Don't see much to part out there, would be nice to see it kept it together.


----------



## Bri-In-RI (Sep 3, 2013)

alw said:


> Looks like a 1939 Ambassador with aluminum fenders.
> Don't see much to part out there, would be nice to see it kept it together.




Thats what Im going with, looks pretty similar to the catalog image you posted on RRB. Thanks for the info!
-Brian


----------



## slick (Sep 3, 2013)

Looks like the girls version to a zep bike with those darts on the frame. BTW, if you part it out, i will never sell you another pre 1933 bike EVER!!! Not kidding. Come on Brian. Sell it complete. That's a great rare bike. Leave her be for the next hot chick to straddle and ride.


----------



## Bri-In-RI (Sep 3, 2013)

slick said:


> Looks like the girls version to a zep bike with those darts on the frame. BTW, if you part it out, i will never sell you another pre 1933 bike EVER!!! Not kidding. Come on Brian. Sell it complete. That's a great rare bike. Leave her be for the next hot chick to straddle and ride.
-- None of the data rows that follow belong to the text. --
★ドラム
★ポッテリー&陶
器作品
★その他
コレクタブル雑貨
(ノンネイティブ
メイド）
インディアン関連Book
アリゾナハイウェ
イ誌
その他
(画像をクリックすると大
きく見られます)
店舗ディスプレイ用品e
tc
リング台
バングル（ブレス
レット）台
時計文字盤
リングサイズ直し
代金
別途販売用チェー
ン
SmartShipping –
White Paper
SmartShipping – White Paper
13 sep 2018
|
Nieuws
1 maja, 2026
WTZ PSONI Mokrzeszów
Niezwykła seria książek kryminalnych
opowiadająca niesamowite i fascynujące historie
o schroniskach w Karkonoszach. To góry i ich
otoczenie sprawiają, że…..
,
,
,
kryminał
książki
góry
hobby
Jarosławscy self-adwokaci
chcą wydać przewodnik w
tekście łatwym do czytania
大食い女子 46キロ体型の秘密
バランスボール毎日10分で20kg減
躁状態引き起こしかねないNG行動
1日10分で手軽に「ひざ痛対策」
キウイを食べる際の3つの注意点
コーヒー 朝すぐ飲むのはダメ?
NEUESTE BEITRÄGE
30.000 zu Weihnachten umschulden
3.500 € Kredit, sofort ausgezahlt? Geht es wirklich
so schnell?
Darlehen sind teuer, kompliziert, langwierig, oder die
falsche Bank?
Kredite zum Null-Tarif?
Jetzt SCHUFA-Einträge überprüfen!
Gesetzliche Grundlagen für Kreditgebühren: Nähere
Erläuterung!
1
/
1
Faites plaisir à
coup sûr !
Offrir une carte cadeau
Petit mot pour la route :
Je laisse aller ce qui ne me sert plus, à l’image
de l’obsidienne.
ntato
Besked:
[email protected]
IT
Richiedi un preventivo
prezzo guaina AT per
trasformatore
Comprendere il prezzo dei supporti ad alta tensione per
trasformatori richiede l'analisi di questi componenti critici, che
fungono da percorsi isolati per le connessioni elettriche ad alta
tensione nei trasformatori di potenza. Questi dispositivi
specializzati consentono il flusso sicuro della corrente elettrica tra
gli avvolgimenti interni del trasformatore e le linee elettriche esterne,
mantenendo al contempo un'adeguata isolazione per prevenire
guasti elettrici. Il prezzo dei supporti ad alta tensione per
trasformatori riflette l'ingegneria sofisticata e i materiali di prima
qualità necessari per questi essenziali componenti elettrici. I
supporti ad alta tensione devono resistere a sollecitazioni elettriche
No worries Chris, I have NEVER parted out a decent survivor bike and this one will be no different. I had a moment of frustration since the last couple of bikes I sold cheaply as completes got parted out right before my eyes for big bucks so I wanted to grab some of that $$$ for myself but alas...I just cant do it. There are 2 very nice members out in Cali interested in her complete so hopefully it will find its way out West and maybe partake in some of those rides y'all have out there.
-Brian


----------



## slick (Sep 3, 2013)

Bri-In-RI said:


> No worries Chris, I have NEVER parted out a decent survivor bike and this one will be no different. I had a moment of frustration since the last couple of bikes I sold cheaply as completes got parted out right before my eyes for big bucks so I wanted to grab some of that $$$ for myself but alas...I just cant do it. There are 2 very nice members out in Cali interested in her complete so hopefully it will find its way out West and maybe partake in some of those rides y'all have out there.
> -Brian





That's great to hear. I knew you wouldn't do it. Just sayin'. Well if they bail out....let me know. Like Karla needs another bike. HAHA!!! Maybe........


----------



## "B" (May 23, 2016)

Any word on this beauty's value? I have the same bicycle. 1939 Samsco Ambassador. Thanks in advance


----------